[Computer-go] Supporting Japanese rules

Willemien wilemien at gmail.com
Sat Feb 23 01:13:08 PST 2013

I would start with implementing the Ikeda Area rules III (
http://gobase.org/studying/rules/ikeda/?sec=e_rules and more precise
http://gobase.org/studying/rules/ikeda/?sec=e4010000 and following )
they approach to the complete Japanese rules (where Robert Jasiek is
an expert) but i do think they are easier to implement in a program.
(just area score but check for the first pass, the rules  make the
first pass valuable, so you do need to implement a routine that passes
can be valued and investigated.

the only change i would make to them is where Ikeda has:

Rule 7 	Rule of scoring: A player's score is the number of that
player's played stones plus the number of grid points in that player's
territory. If the first pass was made by White, however, then 1/2
point is subtracted from Black's score and added to White's score. The
winner is determined by comparing the players' scores.

i would use

 If the first pass was made by White, however, then 1point is
subtracted from Black's score(or 1 point is added to white's score.
The winner is determined by comparing the players' scores.
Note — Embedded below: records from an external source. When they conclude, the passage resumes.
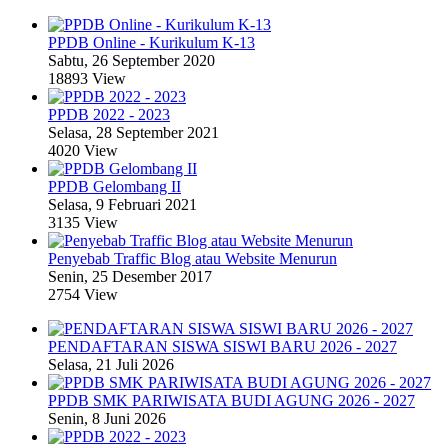
PPDB Online - Kurikulum K-13
Sabtu, 26 September 2020
18893 View
PPDB 2022 - 2023
Selasa, 28 September 2021
4020 View
PPDB Gelombang II
Selasa, 9 Februari 2021
3135 View
Penyebab Traffic Blog atau Website Menurun
Senin, 25 Desember 2017
2754 View
PENDAFTARAN SISWA SISWI BARU 2026 - 2027
Selasa, 21 Juli 2026
PPDB SMK PARIWISATA BUDI AGUNG 2026 - 2027
Senin, 8 Juni 2026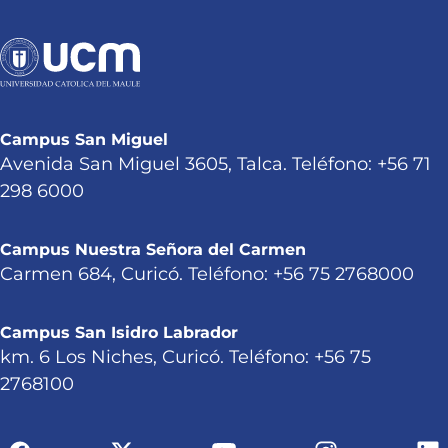
Campus San Miguel
Avenida San Miguel 3605, Talca. Teléfono: +56 71
298 6000
Campus Nuestra Señora del Carmen
Carmen 684, Curicó. Teléfono: +56 75 2768000
Campus San Isidro Labrador
km. 6 Los Niches, Curicó. Teléfono: +56 75
2768100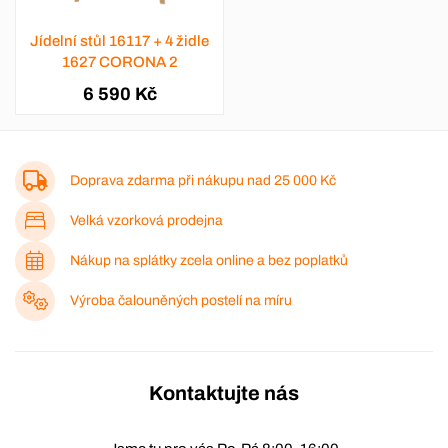
Jídelní stůl 16117 + 4 židle
1627 CORONA 2
6 590 Kč
Doprava zdarma při nákupu nad
25 000 Kč
Velká vzorková prodejna
Nákup na splátky zcela online a bez poplatků
Výroba čalouněných postelí na míru
Kontaktujte nás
I am not sure how far these rules differ from the japanese rules,
(Robert did once compare the japanese rules with the Ikeda Territory
rules, but this is no territory rule, hope he will compare them

On Fri, Feb 22, 2013 at 6:41 AM, Robert Jasiek <jasiek at snafu.de> wrote:
> Here are conceptual rules ideas:
> http://home.snafu.de/jasiek/rules.html#ruletextsJapaneseStyleRules
> http://home.snafu.de/jasiek/rules.html#RuleTextCommentaries
> In particular, the Simplified Japanese Rules can be a pragmatic start:
> http://home.snafu.de/jasiek/sj.html
> Obviously, you would need to replace superko, exclude territory from sekis
> and add Japanese style game end phases. What you get your program should be
> able to handle: detecting independently alive by the possibility of creating
> the player's two-eye-formation.
> Needless to say, pathological, rare cases can lead to differences from real
> Japanese rules. Otherwise, Simplified Japanese Rules with the mentioned
> modifications should be good enough for a program's internal move
> prediction, if only it can construct representative playout sequences from
> typical territories to two-eye-formations.